• DIRECTIONS: Wherever a line in the records contains the word "Großes", return that line.

━━ GIVEN INFORMATION

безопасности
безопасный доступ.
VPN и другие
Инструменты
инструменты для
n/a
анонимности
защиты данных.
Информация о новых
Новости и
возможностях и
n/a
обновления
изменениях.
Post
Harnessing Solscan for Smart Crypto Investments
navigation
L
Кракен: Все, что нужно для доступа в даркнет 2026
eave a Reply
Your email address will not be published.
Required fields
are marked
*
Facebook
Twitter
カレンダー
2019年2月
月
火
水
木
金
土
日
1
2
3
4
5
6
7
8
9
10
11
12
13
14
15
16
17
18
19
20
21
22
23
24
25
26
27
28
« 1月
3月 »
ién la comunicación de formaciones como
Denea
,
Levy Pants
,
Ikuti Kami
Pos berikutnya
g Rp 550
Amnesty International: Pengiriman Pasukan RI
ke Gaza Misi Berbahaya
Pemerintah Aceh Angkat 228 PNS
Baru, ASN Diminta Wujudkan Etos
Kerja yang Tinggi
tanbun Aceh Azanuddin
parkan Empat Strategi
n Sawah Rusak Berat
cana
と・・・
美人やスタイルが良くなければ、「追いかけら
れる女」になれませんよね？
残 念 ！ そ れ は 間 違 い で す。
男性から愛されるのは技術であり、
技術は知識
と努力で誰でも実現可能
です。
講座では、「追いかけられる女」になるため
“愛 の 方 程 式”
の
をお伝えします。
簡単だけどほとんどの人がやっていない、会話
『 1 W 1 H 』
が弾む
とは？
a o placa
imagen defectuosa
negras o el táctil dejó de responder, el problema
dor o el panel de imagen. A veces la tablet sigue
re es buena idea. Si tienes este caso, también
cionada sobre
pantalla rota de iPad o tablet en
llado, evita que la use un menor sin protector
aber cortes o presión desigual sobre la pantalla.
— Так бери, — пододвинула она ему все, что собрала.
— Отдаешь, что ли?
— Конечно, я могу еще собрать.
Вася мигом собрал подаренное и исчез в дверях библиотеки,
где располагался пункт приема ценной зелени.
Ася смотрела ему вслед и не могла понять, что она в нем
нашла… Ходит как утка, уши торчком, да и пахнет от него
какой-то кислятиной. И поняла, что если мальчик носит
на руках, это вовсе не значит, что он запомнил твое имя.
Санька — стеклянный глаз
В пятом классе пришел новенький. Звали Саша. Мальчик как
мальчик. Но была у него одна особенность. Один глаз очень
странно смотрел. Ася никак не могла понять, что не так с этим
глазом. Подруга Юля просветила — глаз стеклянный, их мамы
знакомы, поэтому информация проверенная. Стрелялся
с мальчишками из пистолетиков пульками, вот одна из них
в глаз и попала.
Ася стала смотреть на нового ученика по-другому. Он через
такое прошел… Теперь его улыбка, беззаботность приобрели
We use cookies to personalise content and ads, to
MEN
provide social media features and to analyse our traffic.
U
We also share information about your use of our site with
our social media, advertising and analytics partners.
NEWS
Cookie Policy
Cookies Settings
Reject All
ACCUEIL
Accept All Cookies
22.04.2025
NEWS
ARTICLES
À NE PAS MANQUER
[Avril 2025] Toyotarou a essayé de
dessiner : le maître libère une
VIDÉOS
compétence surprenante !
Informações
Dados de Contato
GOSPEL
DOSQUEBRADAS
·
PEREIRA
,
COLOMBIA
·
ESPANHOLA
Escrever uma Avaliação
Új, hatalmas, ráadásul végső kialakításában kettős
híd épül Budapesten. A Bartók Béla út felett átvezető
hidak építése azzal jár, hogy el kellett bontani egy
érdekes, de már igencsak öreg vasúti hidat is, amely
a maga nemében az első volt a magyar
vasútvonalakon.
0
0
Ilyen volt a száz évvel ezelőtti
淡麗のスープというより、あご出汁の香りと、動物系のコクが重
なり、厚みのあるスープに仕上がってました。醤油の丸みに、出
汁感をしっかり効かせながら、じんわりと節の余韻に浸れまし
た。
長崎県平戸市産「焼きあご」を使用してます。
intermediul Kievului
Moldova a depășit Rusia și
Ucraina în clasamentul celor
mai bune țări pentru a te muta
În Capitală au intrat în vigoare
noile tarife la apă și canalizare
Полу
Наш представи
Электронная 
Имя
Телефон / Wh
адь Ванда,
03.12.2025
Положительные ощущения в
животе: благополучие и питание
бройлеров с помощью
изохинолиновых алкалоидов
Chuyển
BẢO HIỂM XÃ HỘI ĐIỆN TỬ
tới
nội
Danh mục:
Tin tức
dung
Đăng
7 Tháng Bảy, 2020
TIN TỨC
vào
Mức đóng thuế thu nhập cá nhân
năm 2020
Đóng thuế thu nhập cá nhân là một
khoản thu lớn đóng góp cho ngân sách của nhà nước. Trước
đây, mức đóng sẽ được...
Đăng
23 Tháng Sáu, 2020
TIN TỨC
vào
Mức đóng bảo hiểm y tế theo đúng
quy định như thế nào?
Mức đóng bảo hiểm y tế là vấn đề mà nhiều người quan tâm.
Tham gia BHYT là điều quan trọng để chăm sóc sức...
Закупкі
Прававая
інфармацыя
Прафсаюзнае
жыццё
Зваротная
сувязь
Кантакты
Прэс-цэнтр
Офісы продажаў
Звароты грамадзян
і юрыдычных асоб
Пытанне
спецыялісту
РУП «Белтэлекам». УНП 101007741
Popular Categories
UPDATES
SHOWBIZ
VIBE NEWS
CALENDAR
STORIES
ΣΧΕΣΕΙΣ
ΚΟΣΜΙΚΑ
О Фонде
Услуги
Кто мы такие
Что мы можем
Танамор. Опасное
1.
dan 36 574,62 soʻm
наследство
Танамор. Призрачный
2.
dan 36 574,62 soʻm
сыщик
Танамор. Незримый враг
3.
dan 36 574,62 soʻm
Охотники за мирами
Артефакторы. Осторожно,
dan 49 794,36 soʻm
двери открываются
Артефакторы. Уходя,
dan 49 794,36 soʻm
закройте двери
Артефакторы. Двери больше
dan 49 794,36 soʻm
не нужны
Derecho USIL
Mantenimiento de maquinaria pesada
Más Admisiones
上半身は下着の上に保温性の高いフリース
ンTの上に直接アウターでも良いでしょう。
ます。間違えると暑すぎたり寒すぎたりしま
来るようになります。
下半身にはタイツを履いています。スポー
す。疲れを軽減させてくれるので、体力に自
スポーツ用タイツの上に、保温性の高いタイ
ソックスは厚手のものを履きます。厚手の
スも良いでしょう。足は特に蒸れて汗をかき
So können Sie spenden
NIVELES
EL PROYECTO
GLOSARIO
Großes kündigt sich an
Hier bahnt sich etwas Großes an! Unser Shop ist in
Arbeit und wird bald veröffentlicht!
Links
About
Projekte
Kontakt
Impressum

━━━━

• ANSWER SECTION:
Großes kündigt sich an
Hier bahnt sich etwas Großes an! Unser Shop ist in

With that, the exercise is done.